Well, more like half a cent and request for your more informed 2 cents. This whole Google Print case hinges on Google copying copyrighted works. But they're only copying them to the extent that a program pulls out some relevant excerpts so that they can index the books. Libraries do the same thing with card catalogs, but it isn't done by a program but by hand. So the issue seems to be that the case is purely about a technicality and that the AAP is missing the intent of the law. Am I right, or am I misunderstanding this?
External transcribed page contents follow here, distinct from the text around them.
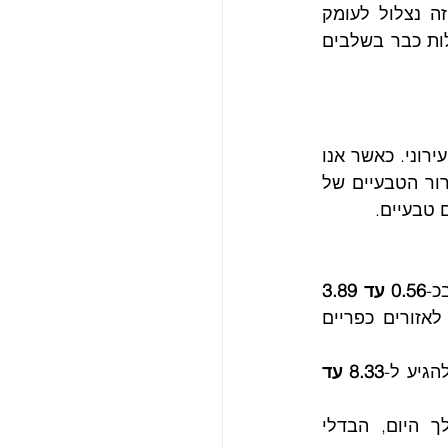
מאזורים כפריים סמוכים, היא אתגר משמעותי בתכנון ערים מודרניות. במאמר זה נצלול לעומק 
ההיבטים השונים של תופעת אי החום העירוני ונבחן כיצד ניתן לצמצם אותה ביעילות כבר בשלבים 
תופעת אי החום העירוני (UHIE) נוצרת כתוצאה מהשינוי בנוף הטבעי על ידי פיתוח עירוני. כאשר אנו 
מחליפים צמחייה במשטחים אטומים כמו אספלט ובטון, אנו פוגעים בתהליכי הקירור הטבעיים של 
 טבעיים.
כ-
0.56 עד 3.89 
 בהשוואה לאזורים כפריים 
הגיע ל-
8.33 עד 
בלילה, כאשר חומרים עירוניים משחררים לאט את החום שנספג במהלך היום, הבדלי 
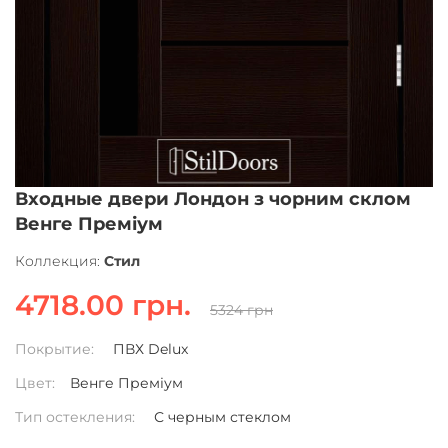
Входные двери Лондон з чорним склом
Венге Преміум
Коллекция:
Стил
4718.00 грн.
5324 грн
Покрытие:
ПВХ Delux
Цвет:
Венге Преміум
Тип остекления:
С черным стеклом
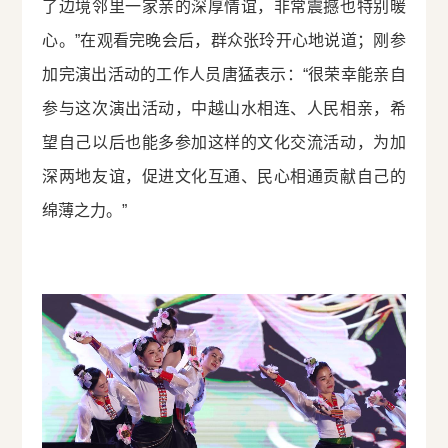
了边境邻里一家亲的深厚情谊，非常震撼也特别暖
心。”在观看完晚会后，群众张玲开心地说道；刚参
加完演出活动的工作人员唐猛表示：“很荣幸能亲自
参与这次演出活动，中越山水相连、人民相亲，希
望自己以后也能多参加这样的文化交流活动，为加
深两地友谊，促进文化互通、民心相通贡献自己的
绵薄之力。”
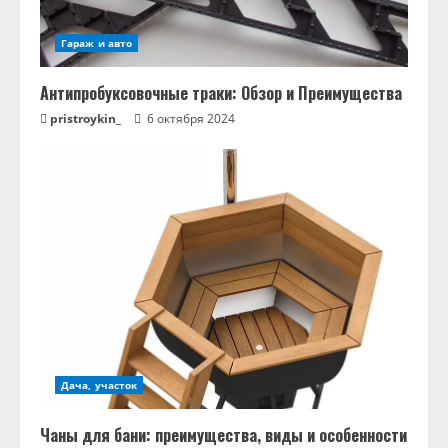
Гараж и авто
Антипробуксовочные траки: Обзор и Преимущества
pristroykin_
6 октября 2024
Дача, участок
Чаны для бани: преимущества, виды и особенности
Thursday, November 10, 2005

Fuck yeah!

What oil execs should have said to Congress. Suweet. (via Balko)

Sunday night

If you're in the Boston-area, hit Harper's Ferry in Allston Sunday night. There's a concert there raising money for Operation Home Delivery, which is a project run by Habitat for Humanity dedicated to helping Katrina victims. I don't know most of the bands, but the ones I do are good, it's just $10 to get in, and you can win stuff.

I feel fine

Cowen points us to some Doomsday links, including this takedown of it. I think this idea is all a bunch of hooey, that is to say bullshit. The universe doesn't work this way, there is no set number of people who will ever live, so using this kind of Bayesian reasoning is like using a ruler to weigh yourself. Alternatively, the universe does work like this, so there is nothing we can do about it, we can't even choose to try to do anything about it, so whatever. Also, why would the end of humanity mean 'Doom'? That's a loaded word to use; humanity could end because we evolve so much that our descendents 1000 years in the future are a different species than we are. Or because the Flying Spaghetti Monster takes us all to Heaven. Read the links to learn some things about Bayesian reasoning, but you should look on the Doomsday Argument as the joke it is.

Friday, November 04, 2005


Some interesting posts on steroids and baseball. Perhaps it's not the issue most of us think it is. Palmeiro is still an idiot for taking the stuff when he knew that he'd be tested for them and then suspended, but I like to hear informed contrarian takes like De Vany's.


Defending the defenders of the free market from a supposed heavyweight.

Where do gay people come from?

You'll be surprised at the answer Volokh has uncovered.